THE TASK:
Without including any picture, return the complete set of records exactly.

EXCERPTED DATA:
== Segment start ==
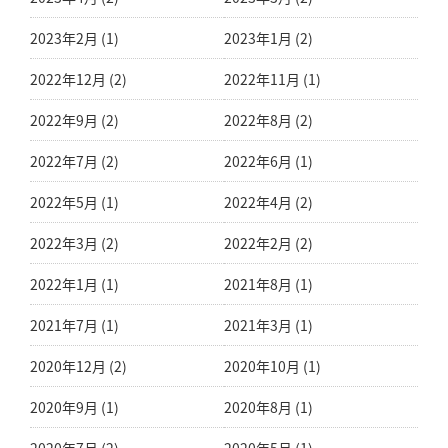
2023年2月 (1)
2023年1月 (2)
2022年12月 (2)
2022年11月 (1)
2022年9月 (2)
2022年8月 (2)
2022年7月 (2)
2022年6月 (1)
2022年5月 (1)
2022年4月 (2)
2022年3月 (2)
2022年2月 (2)
2022年1月 (1)
2021年8月 (1)
2021年7月 (1)
2021年3月 (1)
2020年12月 (2)
2020年10月 (1)
2020年9月 (1)
2020年8月 (1)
== Segment end ==
OUTPUT FOR THIS EXERCISE:
2023年2月 (1)
2023年1月 (2)
2022年12月 (2)
2022年11月 (1)
2022年9月 (2)
2022年8月 (2)
2022年7月 (2)
2022年6月 (1)
2022年5月 (1)
2022年4月 (2)
2022年3月 (2)
2022年2月 (2)
2022年1月 (1)
2021年8月 (1)
2021年7月 (1)
2021年3月 (1)
2020年12月 (2)
2020年10月 (1)
2020年9月 (1)
2020年8月 (1)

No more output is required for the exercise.